■ WHAT TO PRODUCE
Exact transcription, pictures omitted: reproduce the listing below.

(MATERIAL TO PROCESS begins)

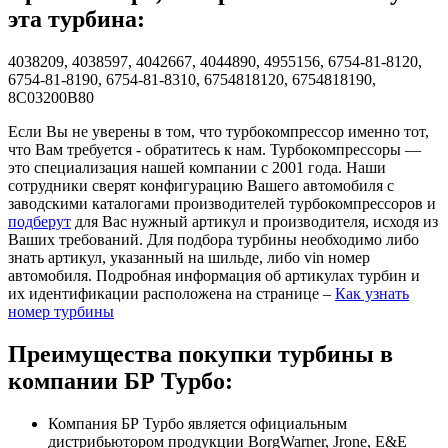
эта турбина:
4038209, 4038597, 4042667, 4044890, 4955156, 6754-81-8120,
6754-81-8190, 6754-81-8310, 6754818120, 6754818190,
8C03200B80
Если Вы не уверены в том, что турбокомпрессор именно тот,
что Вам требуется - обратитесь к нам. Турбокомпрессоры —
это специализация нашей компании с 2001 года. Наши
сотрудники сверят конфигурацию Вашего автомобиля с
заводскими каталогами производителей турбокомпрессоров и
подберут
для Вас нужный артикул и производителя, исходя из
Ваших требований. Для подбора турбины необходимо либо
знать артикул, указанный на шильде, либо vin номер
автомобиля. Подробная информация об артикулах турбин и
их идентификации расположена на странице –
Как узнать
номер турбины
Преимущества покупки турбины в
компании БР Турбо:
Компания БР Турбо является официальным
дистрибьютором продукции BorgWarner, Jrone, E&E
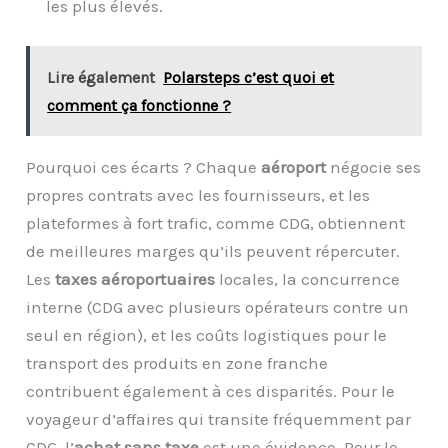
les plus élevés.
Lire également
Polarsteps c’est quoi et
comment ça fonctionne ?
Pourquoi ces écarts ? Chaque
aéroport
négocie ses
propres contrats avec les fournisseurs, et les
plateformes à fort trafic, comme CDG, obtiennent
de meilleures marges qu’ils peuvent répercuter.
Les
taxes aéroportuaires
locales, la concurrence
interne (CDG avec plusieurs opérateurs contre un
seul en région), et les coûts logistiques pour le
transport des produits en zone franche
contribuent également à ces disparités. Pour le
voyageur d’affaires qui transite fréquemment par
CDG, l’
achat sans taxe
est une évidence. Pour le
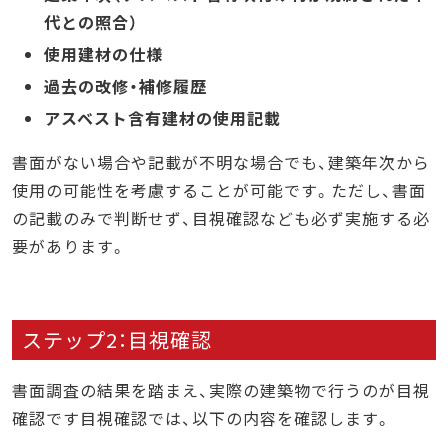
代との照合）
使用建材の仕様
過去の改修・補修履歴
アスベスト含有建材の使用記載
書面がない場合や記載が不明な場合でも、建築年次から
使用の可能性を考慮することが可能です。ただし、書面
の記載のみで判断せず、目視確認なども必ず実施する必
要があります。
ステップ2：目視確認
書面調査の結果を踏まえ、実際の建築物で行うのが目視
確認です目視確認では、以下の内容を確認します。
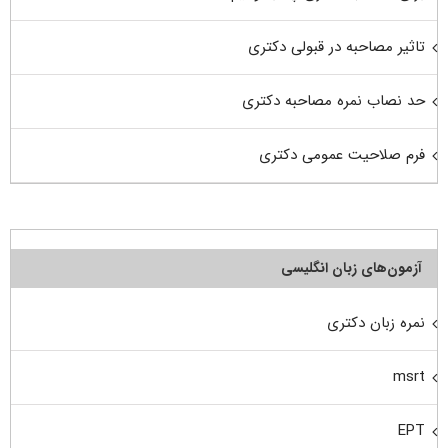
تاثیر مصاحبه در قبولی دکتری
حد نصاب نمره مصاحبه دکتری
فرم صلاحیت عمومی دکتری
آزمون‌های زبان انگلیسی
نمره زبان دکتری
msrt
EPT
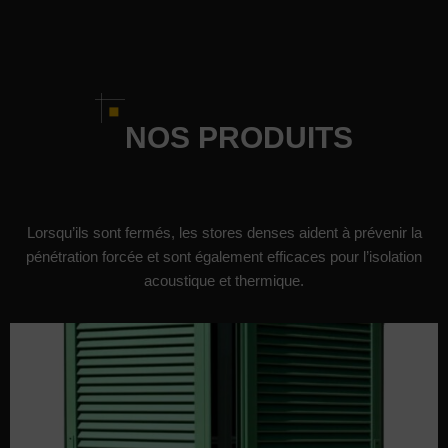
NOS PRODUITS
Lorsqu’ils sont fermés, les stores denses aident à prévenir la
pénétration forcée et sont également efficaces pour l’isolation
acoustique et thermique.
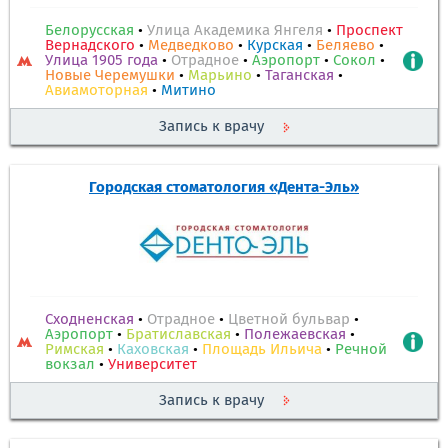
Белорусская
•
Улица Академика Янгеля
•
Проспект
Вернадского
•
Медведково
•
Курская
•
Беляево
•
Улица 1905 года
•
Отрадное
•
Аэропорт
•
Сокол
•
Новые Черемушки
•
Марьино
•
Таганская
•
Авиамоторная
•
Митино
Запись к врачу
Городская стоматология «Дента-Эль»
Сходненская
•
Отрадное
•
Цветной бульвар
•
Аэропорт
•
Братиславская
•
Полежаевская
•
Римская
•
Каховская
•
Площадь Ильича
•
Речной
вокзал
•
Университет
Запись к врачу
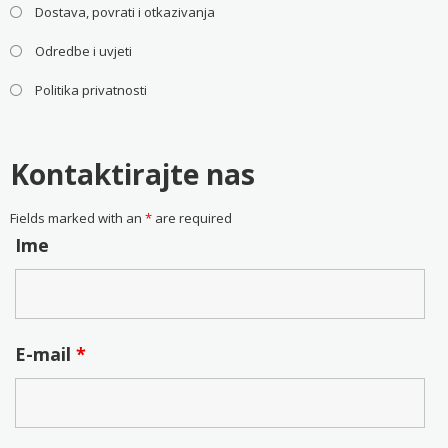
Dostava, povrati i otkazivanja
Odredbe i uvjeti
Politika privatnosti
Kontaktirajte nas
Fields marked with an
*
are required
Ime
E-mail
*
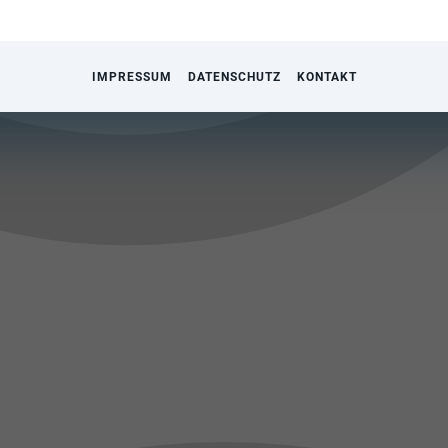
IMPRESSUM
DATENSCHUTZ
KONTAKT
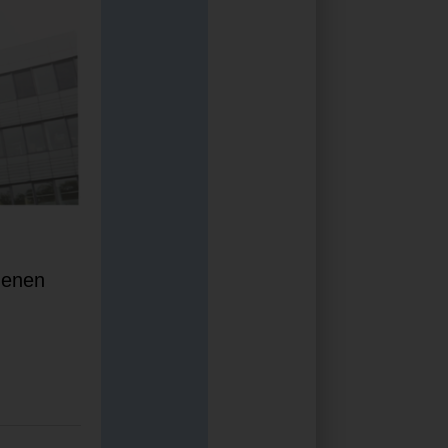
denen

(MATERIAL TO PROCESS ends)

■ EXERCISE RESULT
эта турбина:
4038209, 4038597, 4042667, 4044890, 4955156, 6754-81-8120,
6754-81-8190, 6754-81-8310, 6754818120, 6754818190,
8C03200B80
Если Вы не уверены в том, что турбокомпрессор именно тот,
что Вам требуется - обратитесь к нам. Турбокомпрессоры —
это специализация нашей компании с 2001 года. Наши
сотрудники сверят конфигурацию Вашего автомобиля с
заводскими каталогами производителей турбокомпрессоров и
подберут
для Вас нужный артикул и производителя, исходя из
Ваших требований. Для подбора турбины необходимо либо
знать артикул, указанный на шильде, либо vin номер
автомобиля. Подробная информация об артикулах турбин и
их идентификации расположена на странице –
Как узнать
номер турбины
Преимущества покупки турбины в
компании БР Турбо:
Компания БР Турбо является официальным
дистрибьютором продукции BorgWarner, Jrone, E&E
les plus élevés.
Lire également
Polarsteps c’est quoi et
comment ça fonctionne ?
Pourquoi ces écarts ? Chaque
aéroport
négocie ses
propres contrats avec les fournisseurs, et les
plateformes à fort trafic, comme CDG, obtiennent
de meilleures marges qu’ils peuvent répercuter.
Les
taxes aéroportuaires
locales, la concurrence
interne (CDG avec plusieurs opérateurs contre un
seul en région), et les coûts logistiques pour le
transport des produits en zone franche
contribuent également à ces disparités. Pour le
voyageur d’affaires qui transite fréquemment par
CDG, l’
achat sans taxe
est une évidence. Pour le
代との照合）
使用建材の仕様
過去の改修・補修履歴
アスベスト含有建材の使用記載
書面がない場合や記載が不明な場合でも、建築年次から
使用の可能性を考慮することが可能です。ただし、書面
の記載のみで判断せず、目視確認なども必ず実施する必
要があります。
ステップ2：目視確認
書面調査の結果を踏まえ、実際の建築物で行うのが目視
確認です目視確認では、以下の内容を確認します。
تاثیر مصاحبه در قبولی دکتری
حد نصاب نمره مصاحبه دکتری
فرم صلاحیت عمومی دکتری
آزمون‌های زبان انگلیسی
نمره زبان دکتری
msrt
EPT
NOS PRODUITS
Lorsqu’ils sont fermés, les stores denses aident à prévenir la
pénétration forcée et sont également efficaces pour l’isolation
acoustique et thermique.
Белорусская
•
Улица Академика Янгеля
•
Проспект
Вернадского
•
Медведково
•
Курская
•
Беляево
•
Улица 1905 года
•
Отрадное
•
Аэропорт
•
Сокол
•
Новые Черемушки
•
Марьино
•
Таганская
•
Авиамоторная
•
Митино
Запись к врачу
Городская стоматология «Дента-Эль»
Сходненская
•
Отрадное
•
Цветной бульвар
•
Аэропорт
•
Братиславская
•
Полежаевская
•
Римская
•
Каховская
•
Площадь Ильича
•
Речной
вокзал
•
Университет
Запись к врачу
Dostava, povrati i otkazivanja
Odredbe i uvjeti
Politika privatnosti
Kontaktirajte nas
Fields marked with an
*
are required
Ime
E-mail
*
IMPRESSUM
DATENSCHUTZ
KONTAKT
denen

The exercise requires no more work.